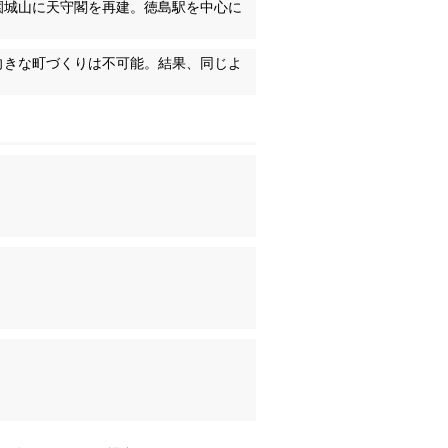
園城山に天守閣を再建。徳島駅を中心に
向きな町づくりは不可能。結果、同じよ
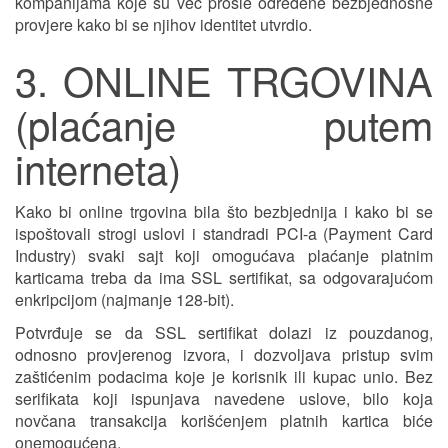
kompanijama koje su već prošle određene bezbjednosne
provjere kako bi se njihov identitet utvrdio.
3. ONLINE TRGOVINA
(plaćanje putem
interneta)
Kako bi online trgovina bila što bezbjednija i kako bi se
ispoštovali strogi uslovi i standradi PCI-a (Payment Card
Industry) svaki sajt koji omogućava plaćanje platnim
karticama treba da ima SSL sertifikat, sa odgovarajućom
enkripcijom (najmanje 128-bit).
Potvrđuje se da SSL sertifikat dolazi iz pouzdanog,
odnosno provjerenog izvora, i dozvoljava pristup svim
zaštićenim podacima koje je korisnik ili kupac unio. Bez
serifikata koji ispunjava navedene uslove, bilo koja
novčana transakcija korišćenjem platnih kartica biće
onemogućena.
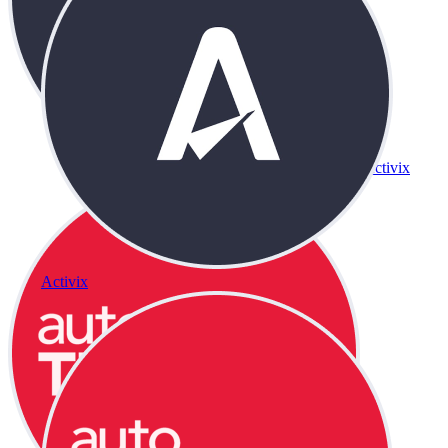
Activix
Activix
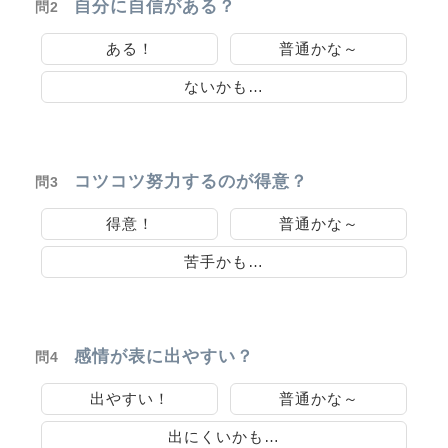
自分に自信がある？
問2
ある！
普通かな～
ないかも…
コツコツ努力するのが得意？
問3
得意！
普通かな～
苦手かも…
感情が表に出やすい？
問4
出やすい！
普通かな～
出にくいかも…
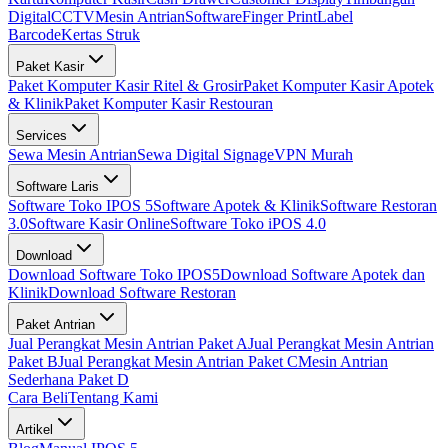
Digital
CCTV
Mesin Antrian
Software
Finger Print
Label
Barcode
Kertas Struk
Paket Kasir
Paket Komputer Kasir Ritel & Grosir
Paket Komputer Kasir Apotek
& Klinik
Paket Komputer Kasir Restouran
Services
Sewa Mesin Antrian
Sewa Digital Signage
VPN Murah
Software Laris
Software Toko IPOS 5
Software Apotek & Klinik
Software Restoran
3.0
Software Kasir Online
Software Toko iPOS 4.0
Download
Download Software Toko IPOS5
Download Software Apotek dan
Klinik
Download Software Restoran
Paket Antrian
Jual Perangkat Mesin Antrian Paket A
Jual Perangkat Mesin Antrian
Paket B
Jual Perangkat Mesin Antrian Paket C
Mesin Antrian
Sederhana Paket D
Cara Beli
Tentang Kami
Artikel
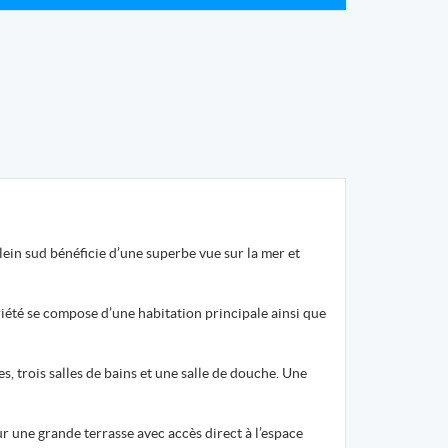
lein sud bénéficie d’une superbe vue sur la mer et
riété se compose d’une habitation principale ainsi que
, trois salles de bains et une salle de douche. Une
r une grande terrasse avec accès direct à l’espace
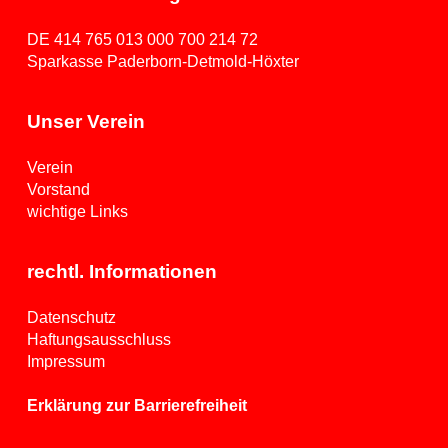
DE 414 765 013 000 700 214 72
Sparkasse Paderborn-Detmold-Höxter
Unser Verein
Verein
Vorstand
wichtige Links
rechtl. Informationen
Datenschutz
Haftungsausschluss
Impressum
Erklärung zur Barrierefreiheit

+ + + +

_Exercise_
Anywhere the listing shows the word "Toko", copy the full line.

_Response to this task_
Software Toko IPOS 5
Software Toko iPOS 4.0
Download Software Toko IPOS5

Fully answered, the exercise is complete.